Hello All, this is my first post here and I would like your experiences or opinions on this idea. I have need of a new vehicle bad, I don't have much in the way of savings but I always have extra veggies, apples, eggs that I sell at farmers markets or give to family and friends. I wondered how folks go about pre-selling these items as a weekly or monthly thing to customers. I already have interest from close friends of the family and others who would be happy to pay me in advance. I would like to sell approx. 6 shares that would include what ever would be in season, veggie-wise and also include a total of 10 pasture raised chickens, Processed by me and 1 heritage turkey, also processed by me. MN allows that so long as the customers do a farm pick up of the poultry. I have no problem figuring out what the poultry would be worth but the veggies I have no clue about placing a value on. 

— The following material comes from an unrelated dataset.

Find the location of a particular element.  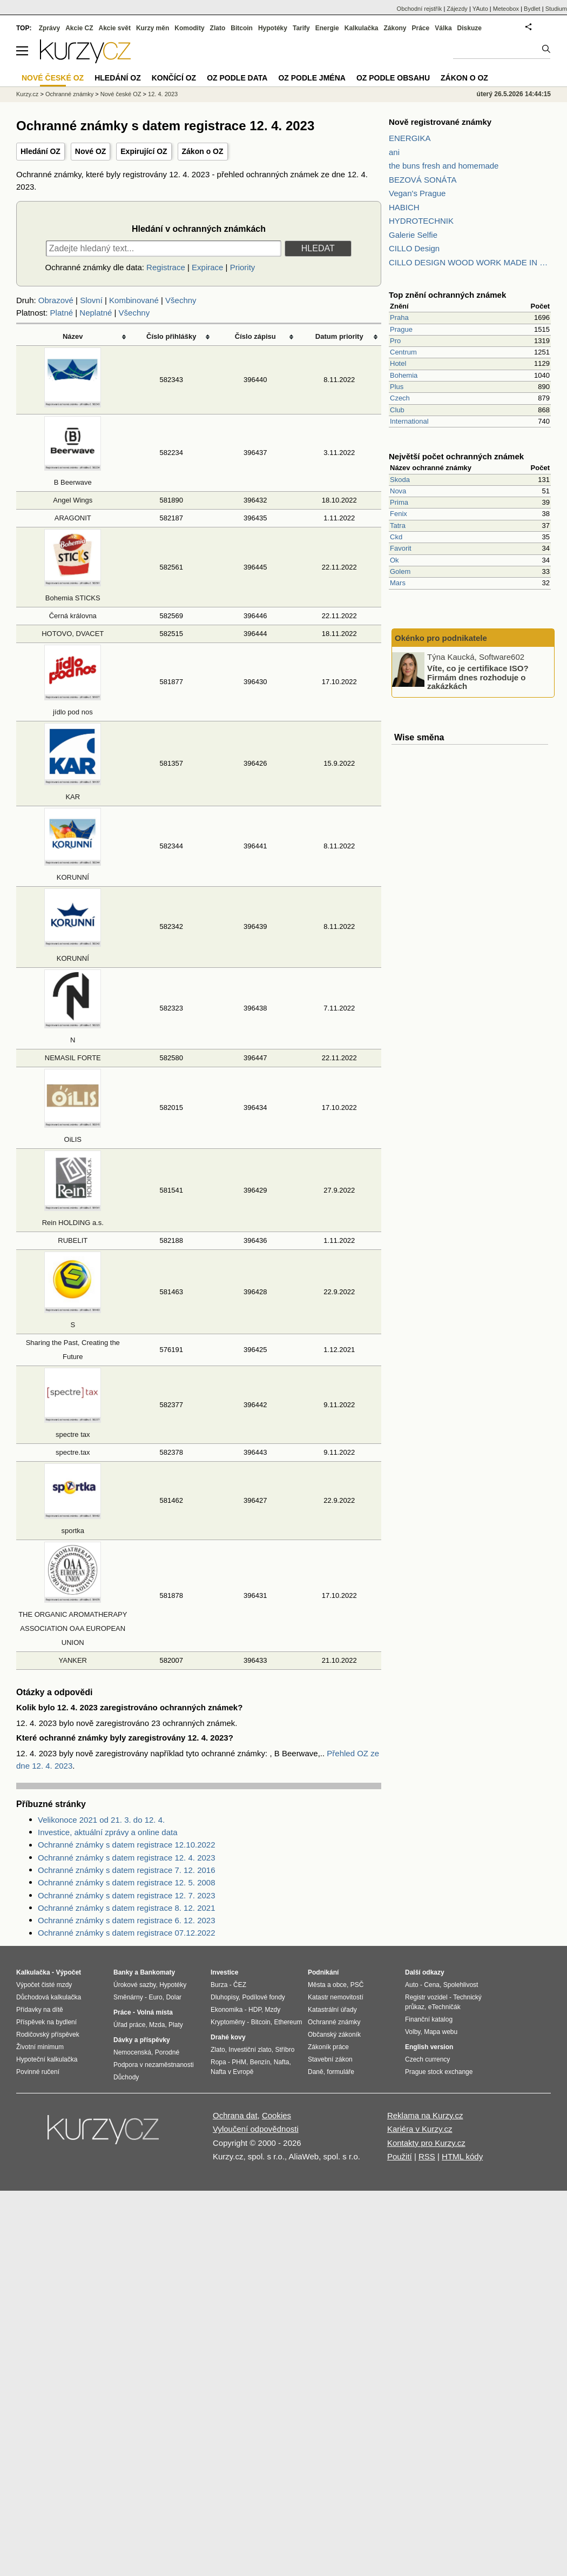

I read about a woman who does this for just the produce and charges $450 per season. Seems so steep to me, I wouldn't pay that much. The reality is that I may all in all after my work and such but it doesn't come down to shelling out $450 at once. How can I know what to set my prices at? SHould I ask for installments or all at once? I figured on $180 for the poultry and I think I should ask for $200 for the vegetables. We have a limited season for things in Mn so the biggest production would be Aug. thru Oct. 

Also what things would you put in a survey, if you were to make one for potential customers?
Would you have options like subscriptions for only veggies,
less poultry,
or just have one choice and stick to it?

Also how do you word things in a contract so that people understand it can be a crap shoot sometimes? I would feel terrible if folks were unhappy. I figured I would try it this year with close friends and give them a little break on the price as it is still a work in progress, letting them know that next year prices may go up.

Please please let me know what you think! I need a new vehicle and the down payment would be covered by what I can bring in now, if I plan correctly.


----------